Frank Baker - Showing us his chickens

Frank Baker raising chicks on his 80 acre beyond organic farm in Northern Michigan – Specializing in Pasture Pork and pasture raised Chicken

It’s a little known fact, but, to quote a little boy’s confession to Grandma, “Chickys really do like to swim.”

At least, one might think so when they get the opportunity so often.  Whether it’s a “pouring buckets” rainstorm, a broken water line, or a faucet forgotten “on”, the chickens seem to get lots of opportunities to try their aquatic skills.  Let it be known, chickens don’t swim well.

As I was on my way to town one evening this week to get bedding after the most recent flood, I thought about what it takes to make a farm work.  I was running for needed supplies, Joe and Sam were manning shovels with Mark, Rachel was helping me by entertaining Jim in the back seat, and Grandma was taking Dorothy to her evening activity.  Team.  Everyone pitching in when needed.  Sometimes it’s an emergency, sometimes it’s a get-it-done-quick situation, most often it’s just more-to-do-than-time-to-do-it-in that pulls everyone together.

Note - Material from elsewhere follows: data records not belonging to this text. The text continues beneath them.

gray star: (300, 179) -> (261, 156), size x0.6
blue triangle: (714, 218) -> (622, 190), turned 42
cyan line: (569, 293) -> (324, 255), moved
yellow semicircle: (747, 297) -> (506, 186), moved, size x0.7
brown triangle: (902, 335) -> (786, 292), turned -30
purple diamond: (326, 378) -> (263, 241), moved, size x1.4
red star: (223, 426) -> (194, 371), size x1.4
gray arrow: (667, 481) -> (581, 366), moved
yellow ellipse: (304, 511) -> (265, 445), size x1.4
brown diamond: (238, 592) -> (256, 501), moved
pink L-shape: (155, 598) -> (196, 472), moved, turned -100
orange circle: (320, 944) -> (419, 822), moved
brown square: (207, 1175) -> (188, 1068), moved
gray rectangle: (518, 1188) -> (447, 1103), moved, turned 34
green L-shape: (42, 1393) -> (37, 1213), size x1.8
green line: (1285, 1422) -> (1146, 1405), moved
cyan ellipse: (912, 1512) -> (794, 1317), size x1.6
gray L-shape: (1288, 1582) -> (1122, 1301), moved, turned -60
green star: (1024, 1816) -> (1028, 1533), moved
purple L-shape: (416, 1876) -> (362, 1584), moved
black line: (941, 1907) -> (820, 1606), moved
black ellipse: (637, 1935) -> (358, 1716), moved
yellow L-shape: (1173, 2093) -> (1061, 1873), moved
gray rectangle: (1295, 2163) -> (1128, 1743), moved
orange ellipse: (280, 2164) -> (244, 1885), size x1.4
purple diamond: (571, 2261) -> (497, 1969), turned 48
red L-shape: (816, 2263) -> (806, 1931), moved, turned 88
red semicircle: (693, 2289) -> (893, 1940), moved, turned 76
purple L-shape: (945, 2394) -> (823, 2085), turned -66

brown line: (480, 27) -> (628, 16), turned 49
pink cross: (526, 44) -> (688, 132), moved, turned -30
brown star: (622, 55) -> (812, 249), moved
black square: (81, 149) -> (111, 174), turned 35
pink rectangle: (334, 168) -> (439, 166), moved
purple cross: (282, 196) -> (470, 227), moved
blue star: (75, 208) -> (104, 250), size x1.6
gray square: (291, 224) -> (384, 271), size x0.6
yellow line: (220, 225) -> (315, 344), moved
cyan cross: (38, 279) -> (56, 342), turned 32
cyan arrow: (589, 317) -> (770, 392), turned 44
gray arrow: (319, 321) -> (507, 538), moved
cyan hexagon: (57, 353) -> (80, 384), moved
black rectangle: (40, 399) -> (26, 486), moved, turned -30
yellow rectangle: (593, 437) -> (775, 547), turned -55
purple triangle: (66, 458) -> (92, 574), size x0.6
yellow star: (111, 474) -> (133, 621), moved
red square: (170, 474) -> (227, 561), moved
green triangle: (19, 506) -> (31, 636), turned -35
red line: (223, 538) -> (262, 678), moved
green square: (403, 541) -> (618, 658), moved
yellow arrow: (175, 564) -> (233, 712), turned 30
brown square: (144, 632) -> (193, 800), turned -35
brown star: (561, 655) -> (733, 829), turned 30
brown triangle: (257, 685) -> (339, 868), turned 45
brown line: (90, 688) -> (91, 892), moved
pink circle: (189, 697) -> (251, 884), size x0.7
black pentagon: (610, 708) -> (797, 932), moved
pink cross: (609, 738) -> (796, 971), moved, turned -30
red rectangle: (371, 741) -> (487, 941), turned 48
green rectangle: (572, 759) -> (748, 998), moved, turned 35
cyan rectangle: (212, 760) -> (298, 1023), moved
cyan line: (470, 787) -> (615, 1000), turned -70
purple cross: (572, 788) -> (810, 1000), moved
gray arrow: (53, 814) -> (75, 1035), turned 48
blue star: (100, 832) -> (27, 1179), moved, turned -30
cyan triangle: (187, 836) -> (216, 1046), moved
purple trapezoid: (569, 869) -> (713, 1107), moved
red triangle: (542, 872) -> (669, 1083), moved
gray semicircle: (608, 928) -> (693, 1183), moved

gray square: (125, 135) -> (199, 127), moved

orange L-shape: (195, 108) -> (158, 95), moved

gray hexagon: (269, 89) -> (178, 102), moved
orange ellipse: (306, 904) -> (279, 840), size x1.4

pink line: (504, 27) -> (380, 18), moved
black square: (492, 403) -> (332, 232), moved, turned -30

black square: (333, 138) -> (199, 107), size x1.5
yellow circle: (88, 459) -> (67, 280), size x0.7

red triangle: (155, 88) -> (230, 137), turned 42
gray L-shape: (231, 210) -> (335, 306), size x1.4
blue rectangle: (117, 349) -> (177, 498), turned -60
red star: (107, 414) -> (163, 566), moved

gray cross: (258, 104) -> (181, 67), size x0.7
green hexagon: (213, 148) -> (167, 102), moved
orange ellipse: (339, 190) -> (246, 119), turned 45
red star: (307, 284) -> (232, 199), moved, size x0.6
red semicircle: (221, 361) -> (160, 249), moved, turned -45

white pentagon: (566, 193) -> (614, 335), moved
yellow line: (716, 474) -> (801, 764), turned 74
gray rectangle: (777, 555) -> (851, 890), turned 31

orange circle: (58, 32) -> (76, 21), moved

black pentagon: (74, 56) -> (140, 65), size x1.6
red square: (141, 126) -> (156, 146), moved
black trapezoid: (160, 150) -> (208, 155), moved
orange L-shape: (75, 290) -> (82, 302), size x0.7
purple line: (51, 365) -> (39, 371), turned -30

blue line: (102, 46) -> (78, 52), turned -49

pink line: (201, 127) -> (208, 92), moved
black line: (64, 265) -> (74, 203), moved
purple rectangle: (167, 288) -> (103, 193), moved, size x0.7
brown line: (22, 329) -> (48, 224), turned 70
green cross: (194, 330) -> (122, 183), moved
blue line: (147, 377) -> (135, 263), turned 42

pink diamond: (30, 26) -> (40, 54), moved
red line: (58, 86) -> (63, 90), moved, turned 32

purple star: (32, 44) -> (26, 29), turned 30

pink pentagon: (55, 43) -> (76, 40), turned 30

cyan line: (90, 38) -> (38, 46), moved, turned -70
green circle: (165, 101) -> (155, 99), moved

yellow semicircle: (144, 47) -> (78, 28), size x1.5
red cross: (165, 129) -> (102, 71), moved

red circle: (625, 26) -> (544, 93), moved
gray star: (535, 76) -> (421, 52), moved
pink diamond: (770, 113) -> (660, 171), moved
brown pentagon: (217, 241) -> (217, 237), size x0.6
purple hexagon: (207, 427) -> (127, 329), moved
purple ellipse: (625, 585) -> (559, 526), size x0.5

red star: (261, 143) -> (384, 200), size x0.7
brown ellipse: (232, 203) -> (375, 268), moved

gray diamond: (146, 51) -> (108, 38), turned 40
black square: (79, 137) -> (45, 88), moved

I have to say, biased though I am, that we have a good team.  There aren’t really any jobs on the farm that any given person won’t do.  Some are better suited to certain jobs than others, but that’s the nature of “Team.”  We know a couple of other small farm families and they operate the same way: Team.  Of all the books about farm families through time, it’s the same component that makes a family farm work: Team.

It isn’t easy to be a Team always.  Sometimes we’re tired and would like the night shift to take over (wishful thinking).  Sometimes we’re tired of each other and would prefer a little more space.  Sometimes we think if we never see another chick again it’d be too soon.  But at the end of the job, we step back together and say, “Job well done.”  We did it together.  We are a Team.

I think large farms miss out on that.  There are so many employees that the family doesn’t operate the farm.  They may or may not even live on the farm.  Certainly the children aren’t called on to rise above to meet a challenge that could be crucial to the family’s well-being in some way.  There’s something inspiring about that, whether it involves a plant crop or an animal.  It has potential to bring out the best in us, or at least offer a significant learning opportunity.  Another reason to stay away from industrial farming, in my mind.

So, we saved the chicks.  We stepped back and looked at each other.  We nodded our tired heads and said, “Good job everyone.  Thanks for the help.”  Go Team!!